Survivors of suicide loss (suicide survivors) are recognized as an at-risk population for several psychiatric complications, including complicated grief (CG) and suicide ideation (SI). Recent studies have emphasized the contribution of interpersonal factors, such as thwarted belongingness and perceived burdensomeness, on distress and suicidality. However, no longitudinal study has examined the predictive values of these interpersonal factors on CG and SI trajectories among suicide survivors to date. In this 42-month prospective design study, we examined interpersonal variables as predictors of CG and SI over time.
Participants were 152 suicide survivors, aged 18-70, who completed questionnaires tapping thwarted belongingness, perceived burdensomeness, CG, and SI at index measurement (T1) and again after 18 months (T2) and 40 months (T3).

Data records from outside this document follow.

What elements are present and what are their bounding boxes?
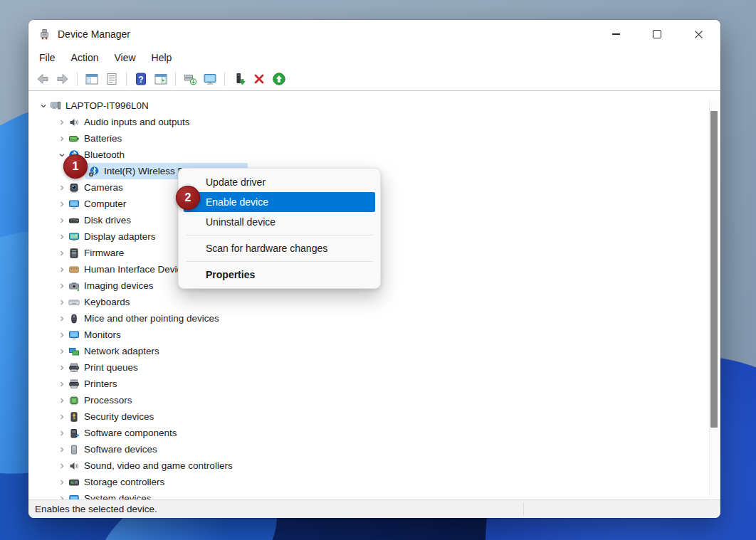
- tree-item-bluetooth[interactable]: Bluetooth: [28, 147, 709, 163]
- context-menu-item-update-driver[interactable]: Update driver: [179, 172, 380, 192]
- close-button[interactable]: [682, 23, 715, 46]
- chevron-right-icon[interactable]: [56, 329, 68, 341]
- mon-icon: [68, 329, 80, 341]
- swc-icon: [68, 428, 80, 439]
- tree-item-label: Monitors: [84, 329, 124, 340]
- tree-item-label: Batteries: [84, 133, 125, 144]
- chevron-right-icon[interactable]: [56, 477, 68, 488]
- chevron-right-icon[interactable]: [56, 215, 68, 226]
- context-menu-item-uninstall-device[interactable]: Uninstall device: [179, 212, 380, 232]
- tree-item-system-devices[interactable]: System devices: [28, 490, 709, 499]
- menu-help[interactable]: Help: [144, 50, 180, 65]
- scan-hardware-changes-icon: [183, 72, 197, 86]
- chevron-right-icon[interactable]: [56, 378, 68, 390]
- status-bar: Enables the selected device.: [28, 499, 720, 518]
- status-bar-divider: [523, 502, 524, 516]
- chevron-right-icon[interactable]: [56, 346, 68, 357]
- forward-icon: [56, 72, 70, 86]
- chevron-right-icon[interactable]: [56, 297, 68, 308]
- tree-item-label: Mice and other pointing devices: [84, 313, 222, 324]
- toolbar-separator: [224, 72, 225, 86]
- tree-item-printers[interactable]: Printers: [28, 376, 709, 392]
- chevron-right-icon[interactable]: [56, 428, 68, 439]
- fw-icon: [68, 248, 80, 259]
- tree-item-mice-and-other-pointing-devices[interactable]: Mice and other pointing devices: [28, 310, 709, 327]
- scrollbar-thumb[interactable]: [710, 111, 718, 428]
- status-text: Enables the selected device.: [35, 504, 157, 514]
- back-button[interactable]: [33, 70, 52, 88]
- properties-icon: [105, 72, 119, 86]
- chevron-right-icon[interactable]: [56, 411, 68, 423]
- tree-item-processors[interactable]: Processors: [28, 392, 709, 408]
- tree-item-label: Cameras: [84, 182, 126, 193]
- tree-item-label: Software components: [84, 428, 180, 438]
- show-hide-console-tree-button[interactable]: [83, 70, 101, 88]
- minimize-icon: [612, 33, 620, 34]
- maximize-button[interactable]: [641, 23, 673, 46]
- action-pane-button[interactable]: [152, 70, 170, 88]
- tree-item-network-adapters[interactable]: Network adapters: [28, 343, 709, 359]
- minimize-button[interactable]: [599, 23, 632, 46]
- tree-item-monitors[interactable]: Monitors: [28, 327, 709, 343]
- disp-icon: [68, 231, 80, 243]
- vertical-scrollbar[interactable]: [709, 100, 719, 497]
- menu-view[interactable]: View: [106, 50, 143, 65]
- tree-item-storage-controllers[interactable]: Storage controllers: [28, 474, 709, 490]
- chevron-right-icon[interactable]: [56, 460, 68, 472]
- btd-icon: [88, 166, 100, 177]
- tree-item-label: Network adapters: [84, 346, 162, 356]
- context-menu-item-scan-for-hardware-changes[interactable]: Scan for hardware changes: [179, 238, 380, 258]
- chevron-right-icon[interactable]: [56, 133, 68, 144]
- chevron-right-icon[interactable]: [56, 444, 68, 455]
- forward-button[interactable]: [53, 70, 72, 88]
- enable-device-button[interactable]: [270, 70, 288, 88]
- chevron-right-icon[interactable]: [56, 493, 68, 500]
- tree-item-label: Display adapters: [84, 231, 159, 242]
- hid-icon: [68, 264, 80, 275]
- menu-file[interactable]: File: [31, 50, 63, 65]
- img-icon: [68, 280, 80, 292]
- tree-item-print-queues[interactable]: Print queues: [28, 359, 709, 376]
- tree-item-label: LAPTOP-IT996L0N: [65, 100, 152, 111]
- chevron-right-icon[interactable]: [56, 117, 68, 128]
- context-menu-item-properties[interactable]: Properties: [179, 265, 380, 285]
- chevron-right-icon[interactable]: [56, 182, 68, 194]
- tree-item-software-devices[interactable]: Software devices: [28, 441, 709, 457]
- tree-item-label: Keyboards: [84, 297, 133, 307]
- tree-item-software-components[interactable]: Software components: [28, 425, 709, 441]
- chevron-right-icon[interactable]: [56, 264, 68, 275]
- chevron-right-icon[interactable]: [56, 362, 68, 374]
- pc-icon: [50, 100, 61, 112]
- uninstall-device-button[interactable]: [250, 70, 268, 88]
- chevron-right-icon[interactable]: [56, 313, 68, 324]
- chevron-right-icon[interactable]: [56, 248, 68, 259]
- chevron-right-icon[interactable]: [56, 280, 68, 292]
- tree-item-laptop-it996l0n[interactable]: LAPTOP-IT996L0N: [28, 97, 709, 114]
- tree-item-sound-video-and-game-controllers[interactable]: Sound, video and game controllers: [28, 457, 709, 474]
- tree-item-label: Processors: [84, 395, 135, 406]
- drive-icon: [68, 215, 80, 226]
- menu-action[interactable]: Action: [63, 50, 107, 65]
- chevron-right-icon[interactable]: [56, 231, 68, 243]
- kbd-icon: [68, 297, 80, 308]
- context-menu-item-enable-device[interactable]: Enable device: [184, 192, 375, 212]
- remote-computer-button[interactable]: [201, 70, 219, 88]
- update-driver-button[interactable]: [230, 70, 248, 88]
- device-manager-icon: [38, 28, 51, 41]
- chevron-right-icon[interactable]: [56, 395, 68, 406]
- help-button[interactable]: [132, 70, 150, 88]
- properties-button[interactable]: [103, 70, 121, 88]
- chevron-right-icon[interactable]: [56, 198, 68, 210]
- audio-icon: [68, 117, 80, 128]
- scan-hardware-changes-button[interactable]: [181, 70, 199, 88]
- tree-item-label: Sound, video and game controllers: [84, 460, 236, 471]
- tree-item-batteries[interactable]: Batteries: [28, 130, 709, 147]
- tree-item-keyboards[interactable]: Keyboards: [28, 294, 709, 310]
- prn-icon: [68, 362, 80, 374]
- battery-icon: [68, 133, 80, 144]
- tree-item-security-devices[interactable]: Security devices: [28, 408, 709, 425]
- tree-item-audio-inputs-and-outputs[interactable]: Audio inputs and outputs: [28, 114, 709, 130]
- chevron-down-icon[interactable]: [37, 100, 50, 112]
- stor-icon: [68, 477, 80, 488]
- window-title: Device Manager: [58, 28, 130, 40]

The integrated model showed that thwarted belongingness and perceived burdensomeness predicted SI and CG levels over time, both directly and indirectly. Thwarted belongingness was found to have a high predictive value on SI levels, whereas perceived burdensomeness was predictive of CG levels.
The voluntary nature of the participants; self-report measures; lack of pre-suicide-loss assessment.
The study’s findings highlight the critical role of interpersonal factors in facilitating CG and SI among suicide survivors. Those with higher levels of thwarted belongingness and perceived burdensomeness presented increased prospects of both SI and CG. Theoretical implications relating to healing processes are discussed, as well as focused clinical recommendations, including psychoeducational interventions for addressing PB and TB among suicide survivors.